§ **Problem statement**
Copy out every line in the entries below that includes "Öresund".

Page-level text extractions
########
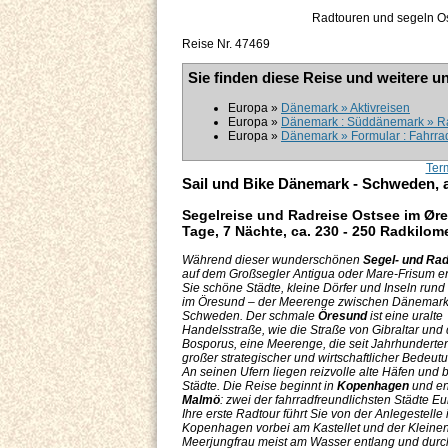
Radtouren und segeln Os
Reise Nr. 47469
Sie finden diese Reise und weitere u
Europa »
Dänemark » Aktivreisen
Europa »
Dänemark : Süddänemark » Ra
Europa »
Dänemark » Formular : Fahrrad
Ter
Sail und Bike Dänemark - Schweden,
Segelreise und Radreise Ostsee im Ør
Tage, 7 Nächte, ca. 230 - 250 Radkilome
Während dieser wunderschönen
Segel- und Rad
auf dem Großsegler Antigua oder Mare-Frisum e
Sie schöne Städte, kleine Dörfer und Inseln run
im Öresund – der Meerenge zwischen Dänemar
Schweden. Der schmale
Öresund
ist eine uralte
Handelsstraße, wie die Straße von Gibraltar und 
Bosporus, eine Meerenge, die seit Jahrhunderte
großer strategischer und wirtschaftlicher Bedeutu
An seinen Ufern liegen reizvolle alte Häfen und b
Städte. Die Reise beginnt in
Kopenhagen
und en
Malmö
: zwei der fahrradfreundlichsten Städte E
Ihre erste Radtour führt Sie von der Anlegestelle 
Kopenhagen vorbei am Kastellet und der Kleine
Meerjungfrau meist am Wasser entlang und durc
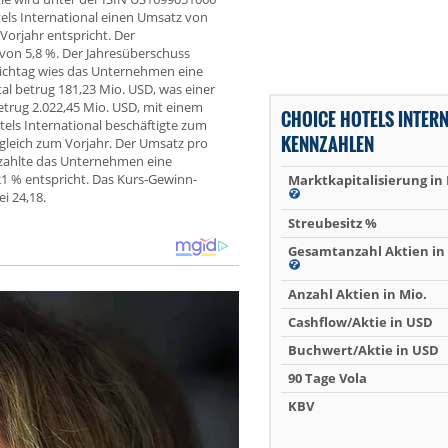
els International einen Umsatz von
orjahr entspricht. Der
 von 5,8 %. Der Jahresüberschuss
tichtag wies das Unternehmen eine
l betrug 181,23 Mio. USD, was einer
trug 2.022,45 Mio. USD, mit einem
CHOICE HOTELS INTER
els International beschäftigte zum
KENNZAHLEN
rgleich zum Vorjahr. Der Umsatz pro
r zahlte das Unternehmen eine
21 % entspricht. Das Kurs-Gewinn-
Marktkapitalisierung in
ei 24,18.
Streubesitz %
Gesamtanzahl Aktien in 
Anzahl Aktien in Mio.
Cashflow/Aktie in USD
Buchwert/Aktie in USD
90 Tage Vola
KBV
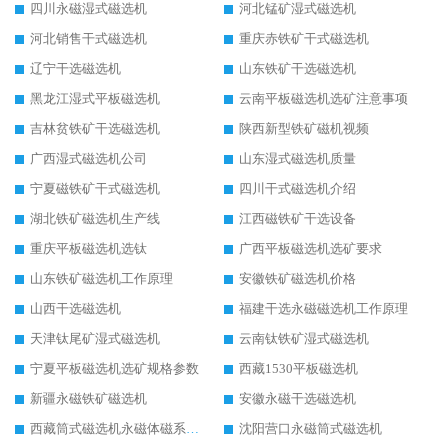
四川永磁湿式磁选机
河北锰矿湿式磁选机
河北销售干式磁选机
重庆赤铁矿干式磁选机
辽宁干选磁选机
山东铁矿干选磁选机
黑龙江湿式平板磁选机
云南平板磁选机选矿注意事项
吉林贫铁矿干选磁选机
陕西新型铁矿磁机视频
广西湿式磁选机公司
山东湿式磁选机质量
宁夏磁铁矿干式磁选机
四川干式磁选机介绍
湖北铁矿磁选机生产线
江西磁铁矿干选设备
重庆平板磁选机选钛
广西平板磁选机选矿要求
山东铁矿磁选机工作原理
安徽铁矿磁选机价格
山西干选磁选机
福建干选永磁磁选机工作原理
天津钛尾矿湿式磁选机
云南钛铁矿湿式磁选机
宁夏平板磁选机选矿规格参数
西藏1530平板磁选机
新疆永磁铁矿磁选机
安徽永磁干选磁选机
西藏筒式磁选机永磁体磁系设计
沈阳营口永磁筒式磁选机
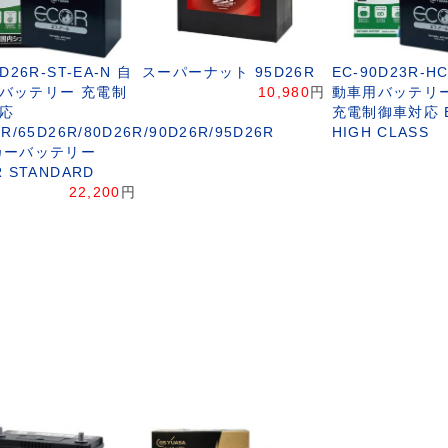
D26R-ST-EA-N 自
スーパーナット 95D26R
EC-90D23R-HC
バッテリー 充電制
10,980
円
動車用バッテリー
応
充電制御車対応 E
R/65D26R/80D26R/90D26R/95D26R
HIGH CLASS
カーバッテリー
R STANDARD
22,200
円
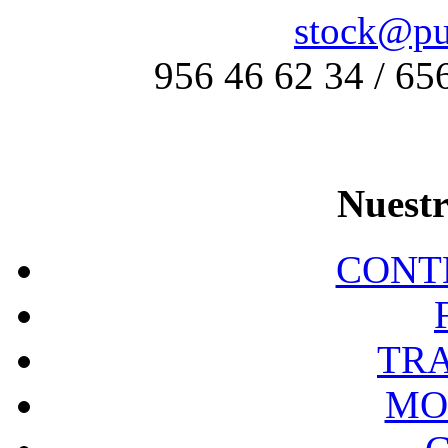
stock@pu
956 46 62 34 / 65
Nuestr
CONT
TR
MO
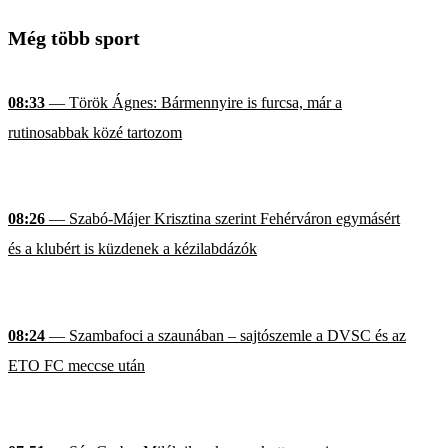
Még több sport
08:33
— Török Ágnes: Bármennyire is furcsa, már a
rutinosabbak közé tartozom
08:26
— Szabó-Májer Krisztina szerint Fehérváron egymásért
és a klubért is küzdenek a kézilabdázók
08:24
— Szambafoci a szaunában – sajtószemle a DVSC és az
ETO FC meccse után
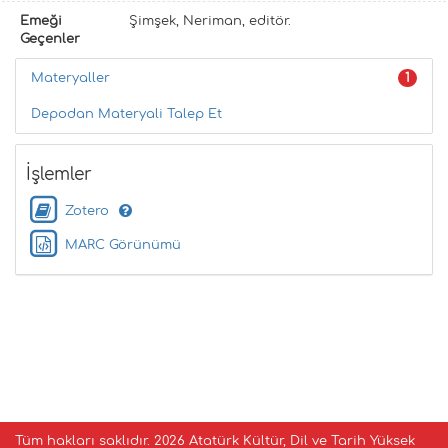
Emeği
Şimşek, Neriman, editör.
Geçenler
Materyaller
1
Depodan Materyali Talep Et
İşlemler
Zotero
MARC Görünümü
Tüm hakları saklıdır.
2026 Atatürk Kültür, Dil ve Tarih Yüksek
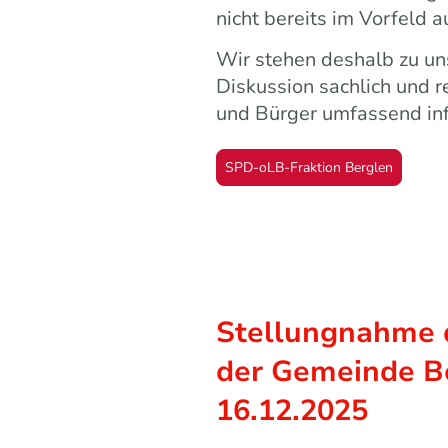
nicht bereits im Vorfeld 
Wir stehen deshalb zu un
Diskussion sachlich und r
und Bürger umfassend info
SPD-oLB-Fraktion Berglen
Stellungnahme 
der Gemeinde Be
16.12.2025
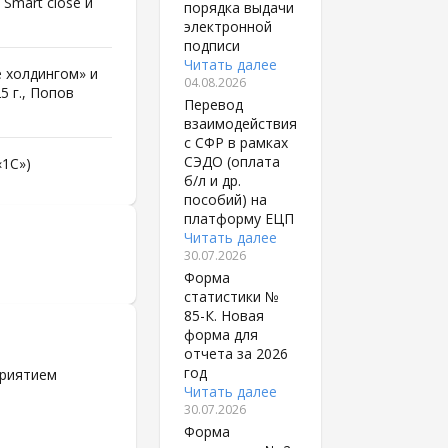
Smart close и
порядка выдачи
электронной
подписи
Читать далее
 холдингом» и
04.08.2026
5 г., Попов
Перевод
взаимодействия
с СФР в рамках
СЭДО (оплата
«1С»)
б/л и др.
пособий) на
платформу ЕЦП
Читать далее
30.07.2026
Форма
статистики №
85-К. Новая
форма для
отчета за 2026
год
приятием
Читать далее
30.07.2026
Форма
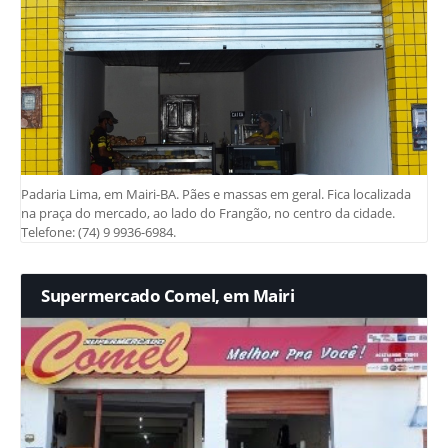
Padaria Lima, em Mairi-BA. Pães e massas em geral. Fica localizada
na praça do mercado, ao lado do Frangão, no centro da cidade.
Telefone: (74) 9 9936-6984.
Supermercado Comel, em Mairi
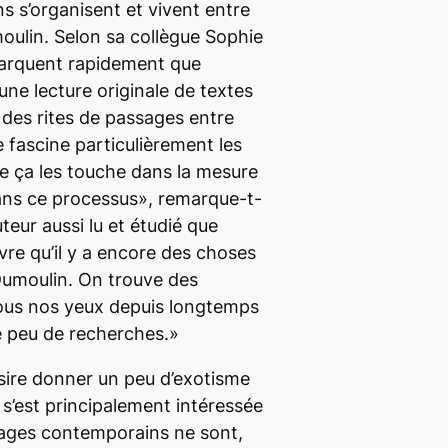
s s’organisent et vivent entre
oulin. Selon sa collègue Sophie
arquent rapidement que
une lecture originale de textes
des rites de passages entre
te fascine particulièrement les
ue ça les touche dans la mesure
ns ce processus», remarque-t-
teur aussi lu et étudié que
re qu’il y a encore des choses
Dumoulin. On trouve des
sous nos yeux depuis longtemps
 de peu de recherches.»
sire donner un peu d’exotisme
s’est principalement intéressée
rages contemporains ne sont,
########
§ **Output**
im Öresund – der Meerenge zwischen Dänemar
Öresund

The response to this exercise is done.